Fazit: Das Buch zeigt, wie sehr unausgesprochene Dinge Familien prägen und wie wichtig es ist, sich damit auseinanderzusetzen.
Kein anstrengender Plot, sondern ein entspannter, fein beobachteter Roman über Identität, Freiheit und das, was unter der Oberfläche existiert.
Außerdem:
“Menomorphosen” von Jule Ronstedt
Bücher über die Menopause sind ja im Moment sehr im Trend. Ich war neulich auf eine Lesung in der Buchhandlung Montag zum neuen Buch der Schauspielerin Jule Ronstedt.

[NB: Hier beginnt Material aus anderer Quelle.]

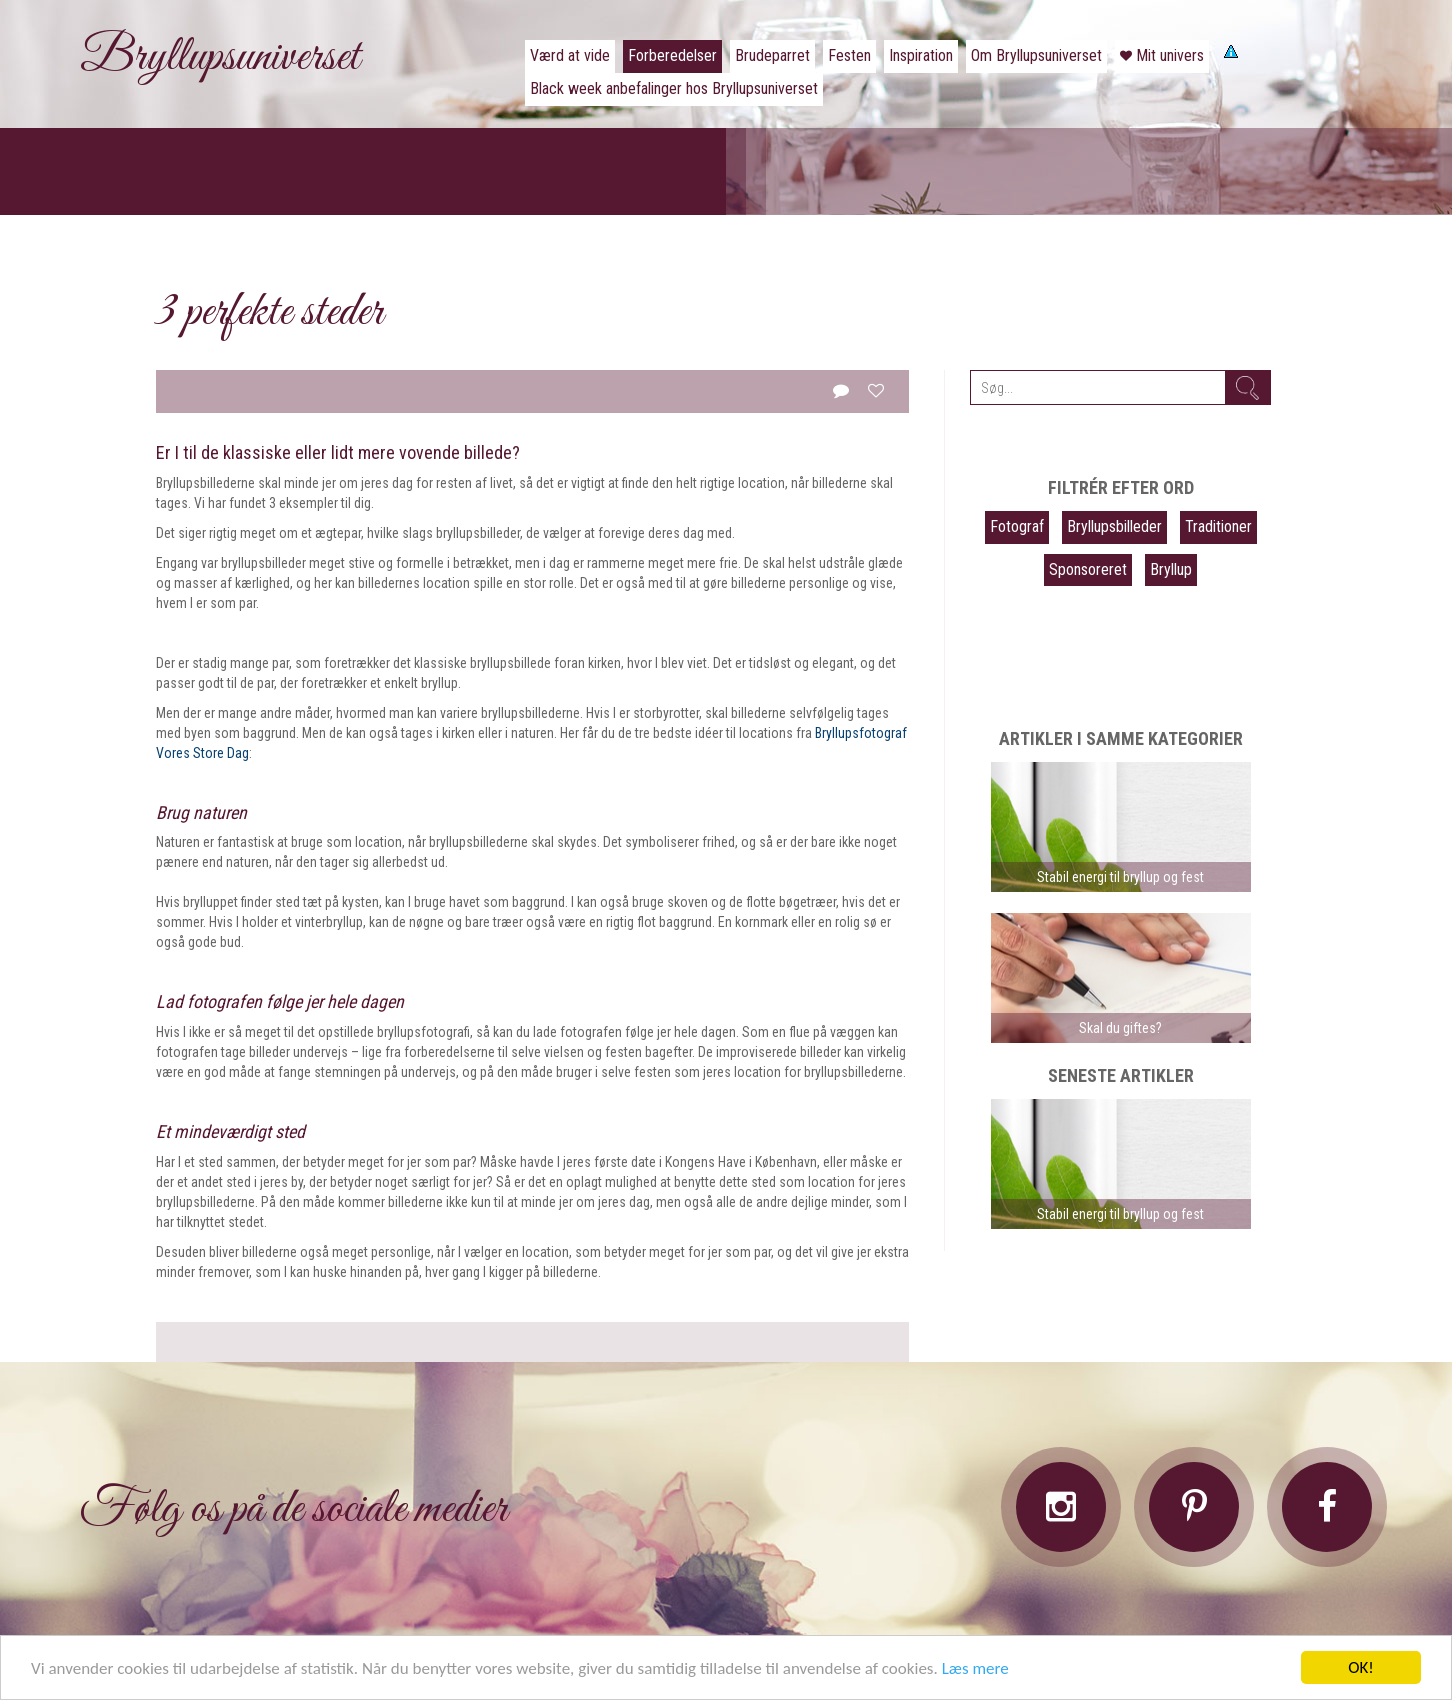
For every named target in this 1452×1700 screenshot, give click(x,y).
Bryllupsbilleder (1114, 526)
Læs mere (975, 1668)
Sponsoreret (1088, 569)
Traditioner (1218, 526)
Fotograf (1017, 526)
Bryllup (1171, 569)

Sie hat es hervorragend und ausdrucksstark vorgetragen und ich fand die miteinander verknüpften Geschichten sehr unterhaltsam.
“Alt genug” Ildikó von Kürthy
Bieses Buch ist ganz neu Erschienen, ich höre es gerade als Audio-Book. Bisher finde ich es schon ziemlich gut, bin aber noch nicht ganz sicher ob ich es auch empfehlen kann. Das muss sich noch herausstellen.

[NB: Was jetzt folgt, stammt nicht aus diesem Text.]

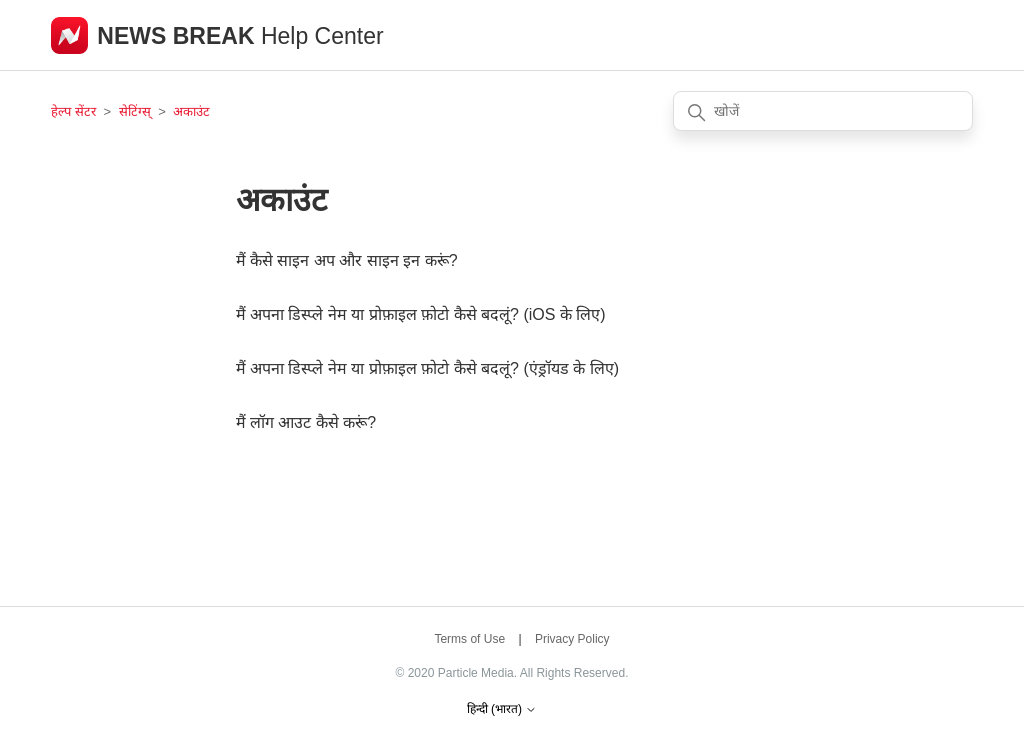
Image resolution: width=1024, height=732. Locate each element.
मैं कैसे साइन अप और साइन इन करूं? (347, 260)
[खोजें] (823, 111)
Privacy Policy (572, 639)
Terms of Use (469, 639)
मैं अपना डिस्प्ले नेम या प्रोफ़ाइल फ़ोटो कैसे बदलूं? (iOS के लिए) (421, 314)
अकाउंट (191, 111)
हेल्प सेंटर (75, 111)
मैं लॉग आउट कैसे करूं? (306, 422)
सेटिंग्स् (137, 111)
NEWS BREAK (179, 36)
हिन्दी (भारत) (502, 709)
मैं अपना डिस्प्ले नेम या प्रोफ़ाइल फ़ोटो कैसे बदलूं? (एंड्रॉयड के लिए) (427, 368)
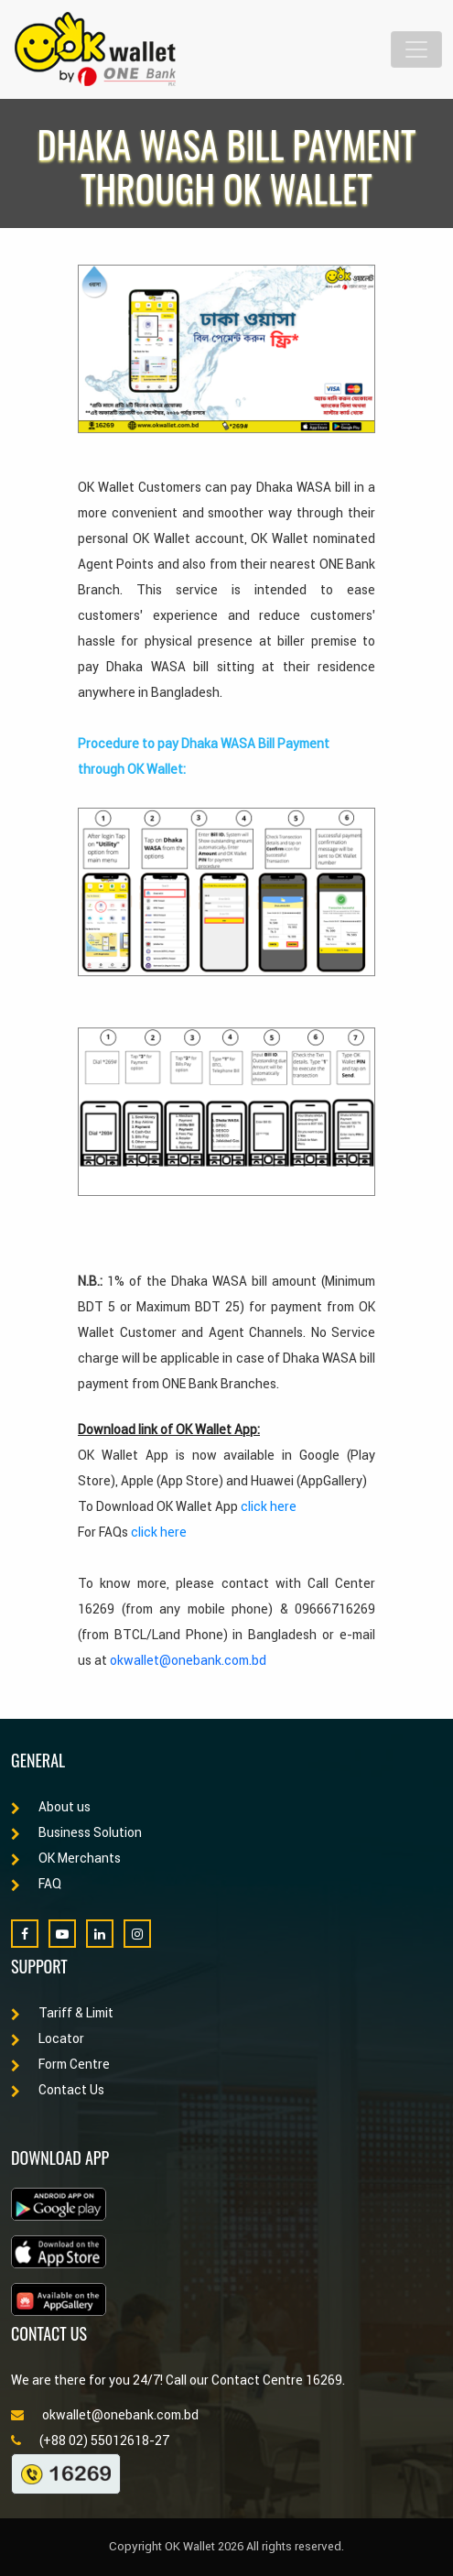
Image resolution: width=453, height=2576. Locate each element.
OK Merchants (66, 1858)
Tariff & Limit (62, 2013)
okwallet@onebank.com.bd (188, 1660)
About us (51, 1807)
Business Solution (76, 1832)
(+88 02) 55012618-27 (90, 2440)
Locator (47, 2038)
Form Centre (60, 2064)
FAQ (36, 1883)
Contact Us (57, 2089)
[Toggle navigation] (416, 49)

“Der Donnerstags-Mordclub” Richard Osman
Klare Empfehlung! Ich habe dieses Jahr alle Bücher von Richard Osman durchgehört. Sie sind so lesenswert, weil sie ein Gleichgewicht schaffen, das man im Krimi selten findet. Im Mittelpunkt stehen keine klassischen Ermittler, sondern ältere Menschen, klug, widersprüchlich und oft unterschätzt, was dem Ganzen eine ganz eigene Dynamik gibt. Der Ton ist trocken, pointiert und nie aufdringlich. Selbst ernste Themen erzählt Osman mit einer leichten, fast beiläufigen Ironie. Das hat mich bei meinen letzten Auftragsarbeiten sehr gut unterhalten. Ich liebe es Krimis zu hören und zu zeichnen. Das ist eine Seite am ADHS die ich ausnahmsweise mal richtig gut finde.